Take 25: 25 Things To Do as a PTA Leader
This May 25, join PTAs across the country in observing National Missing Children’s Day, annually commemorated by the National Center for Missing & Exploited Children® to remind families and communities to make child safety a priority. Organize community events that address child safety issues, and encourage families to take 25 minutes to talk to their kids about how to stay safe.
PTA is proud to support the Take 25 campaign and National Missing Children’s Day as part of its century-long commitment to promoting the safety and welfare of our nation’s children.
Below are several ways your PTA can take May 25 to help kids stay safe.
Be sure to visit Take 25.org to register your events and to find related activities already planned in your community.
- Talk to the school principal about decorating a hallway or other area of the school with a child safety theme.
- Consider turning an existing school event, such as a carnival or field day, into a Take 25 event.
- Issue a special edition of the PTA newsletter, or start a regular column, focusing on child safety.

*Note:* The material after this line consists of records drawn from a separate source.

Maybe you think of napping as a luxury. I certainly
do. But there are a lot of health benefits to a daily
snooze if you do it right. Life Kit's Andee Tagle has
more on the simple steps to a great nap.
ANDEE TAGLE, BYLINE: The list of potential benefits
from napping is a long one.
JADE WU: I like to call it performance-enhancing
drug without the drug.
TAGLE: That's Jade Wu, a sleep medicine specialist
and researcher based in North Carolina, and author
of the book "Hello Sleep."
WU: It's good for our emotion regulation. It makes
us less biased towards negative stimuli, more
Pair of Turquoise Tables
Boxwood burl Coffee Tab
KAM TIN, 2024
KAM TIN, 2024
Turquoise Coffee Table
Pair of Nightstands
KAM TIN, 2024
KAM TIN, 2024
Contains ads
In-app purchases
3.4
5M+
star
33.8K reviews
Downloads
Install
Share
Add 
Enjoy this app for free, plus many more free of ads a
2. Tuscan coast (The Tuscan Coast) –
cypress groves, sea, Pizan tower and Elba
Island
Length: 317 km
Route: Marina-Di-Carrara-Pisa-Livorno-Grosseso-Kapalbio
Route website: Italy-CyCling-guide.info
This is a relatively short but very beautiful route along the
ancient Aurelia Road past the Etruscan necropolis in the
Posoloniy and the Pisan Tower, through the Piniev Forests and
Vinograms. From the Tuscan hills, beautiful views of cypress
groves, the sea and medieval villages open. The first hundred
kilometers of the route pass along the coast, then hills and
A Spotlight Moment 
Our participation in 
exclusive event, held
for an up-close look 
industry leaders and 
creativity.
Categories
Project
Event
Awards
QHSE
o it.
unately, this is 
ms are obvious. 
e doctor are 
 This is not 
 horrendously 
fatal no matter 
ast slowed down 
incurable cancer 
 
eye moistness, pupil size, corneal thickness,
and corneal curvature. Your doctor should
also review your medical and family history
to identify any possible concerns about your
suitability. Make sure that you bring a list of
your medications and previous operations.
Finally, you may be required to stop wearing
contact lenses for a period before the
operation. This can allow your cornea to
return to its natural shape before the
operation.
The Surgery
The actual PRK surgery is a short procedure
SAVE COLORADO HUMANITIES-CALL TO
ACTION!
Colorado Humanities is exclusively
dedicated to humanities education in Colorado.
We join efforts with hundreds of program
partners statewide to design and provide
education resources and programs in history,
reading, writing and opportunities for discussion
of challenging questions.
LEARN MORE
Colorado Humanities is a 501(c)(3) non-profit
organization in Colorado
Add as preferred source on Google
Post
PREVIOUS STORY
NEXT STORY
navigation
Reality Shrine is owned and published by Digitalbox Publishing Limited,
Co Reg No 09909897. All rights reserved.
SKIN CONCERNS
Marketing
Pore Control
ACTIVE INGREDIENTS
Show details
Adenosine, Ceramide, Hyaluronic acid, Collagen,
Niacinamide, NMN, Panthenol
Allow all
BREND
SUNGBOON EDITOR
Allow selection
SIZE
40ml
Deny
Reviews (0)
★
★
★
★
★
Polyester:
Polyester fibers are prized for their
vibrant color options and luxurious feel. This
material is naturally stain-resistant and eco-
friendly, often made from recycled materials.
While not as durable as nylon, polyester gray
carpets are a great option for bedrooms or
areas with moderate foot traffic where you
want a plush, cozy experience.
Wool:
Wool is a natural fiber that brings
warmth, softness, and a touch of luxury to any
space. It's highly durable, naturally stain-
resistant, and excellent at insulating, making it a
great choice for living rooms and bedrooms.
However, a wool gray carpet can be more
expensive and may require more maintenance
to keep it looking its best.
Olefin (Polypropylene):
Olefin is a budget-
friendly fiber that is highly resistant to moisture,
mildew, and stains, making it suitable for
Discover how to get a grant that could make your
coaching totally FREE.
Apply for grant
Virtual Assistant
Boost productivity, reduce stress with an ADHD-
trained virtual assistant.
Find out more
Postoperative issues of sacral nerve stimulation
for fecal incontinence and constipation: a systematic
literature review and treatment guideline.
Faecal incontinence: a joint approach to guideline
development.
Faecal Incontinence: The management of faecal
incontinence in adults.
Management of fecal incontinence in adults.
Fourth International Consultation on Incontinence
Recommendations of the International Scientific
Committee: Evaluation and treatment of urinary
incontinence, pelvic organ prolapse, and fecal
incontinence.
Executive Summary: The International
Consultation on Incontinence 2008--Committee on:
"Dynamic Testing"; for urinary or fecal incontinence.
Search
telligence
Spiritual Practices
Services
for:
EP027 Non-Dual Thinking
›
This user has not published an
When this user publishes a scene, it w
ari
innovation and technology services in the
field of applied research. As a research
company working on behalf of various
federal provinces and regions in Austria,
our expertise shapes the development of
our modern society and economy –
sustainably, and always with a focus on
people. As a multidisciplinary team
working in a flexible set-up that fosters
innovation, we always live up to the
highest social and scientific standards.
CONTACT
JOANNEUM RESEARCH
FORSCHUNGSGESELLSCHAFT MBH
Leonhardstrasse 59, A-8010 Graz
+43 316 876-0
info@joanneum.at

- Download and use the Take 25 materials created by the National Center for Missing & Exploited Children®, which include reproducible tip sheets, talking points, media tools, and Web banners.
- Write a letter to or schedule a visit with decision makers and elected representatives to express your concerns about child safety issues.
- Hold a student essay or art contest with school safety as the theme. Consider turning the winning pieces into a calendar that could be sold to raise money for future safety programs.
- Talk to your local cable provider about placing an announcement or short video on its station to promote your Take 25 events or child safety in general.
- Invite a relevant speaker (a police chief, fire department chief, or advocate with a success story) to your PTA meeting to discuss the importance of child safety.
- Take steps toward establishing a schoolwide bullying prevention program, or evaluate your current program to see if improvements can be made. Visit the Stop Bullying Now website to learn about programs that have been successful at other schools or to share your own success story.
- Talk to local merchants about placing fliers in their businesses to promote your Take 25 events or child safety in general.
- Talk to the principal about sending home with every student a copy of “25 Things to Do as a Parent.”
- Form a committee to explore the creation of a Safe Routes to School program for next school year.
- Hold a parent forum to give parents an opportunity to share their opinions, insights, and concerns regarding child safety issues. Invite key community decision makers to participate.
- Arrange to have CPR training at your school for interested parents or older students.
- Work with your school librarian to create a list of books that can start discussions about child safety. Hold a reading night showcasing these titles.
- Coordinate a student letter-writing campaign. Have students write letters to community leaders and elected representatives, expressing their safety concerns. Deliver these letters in person and encourage leaders to spend 25 minutes talking with their own children about how to stay safe.
- Talk to the principal about allowing all teachers to spend 25 minutes of a school day talking with students about safety.
- Look into enrolling your school in the Kidz-IDz School ID Card Program, through which students can receive plastic photo ID cards. Kidz-IDz is a National Member Benefits Provider of PTA; the School ID Card Program is free to PTA-affiliated schools.
- Ask your mayor to issue a proclamation recognizing May 25 as National Missing Children’s Day.
- Hold a candlelight vigil. Invite speakers with moving stories to tell (e.g., police officers, firefighters, parents), as well as the school choir.
- Ask the local fire department to give tours of a fire engine and talk to students about fire safety.
- Devote part of your May PTA meeting to sharing a NetSmartz® Internet Safety Presentation.
- Work with the local American Red Cross chapter to hold a babysitting class at your middle or high school.
- Talk to the principal and art teachers about sponsoring a student-created mural in or outside of the school that illustrates ways students can stay safe.
- Work with community partners to plan a child safety fair. In addition, visit Take 25.org to post your events so other organizations can contact you about getting involved, or to find events in your community on which to partner.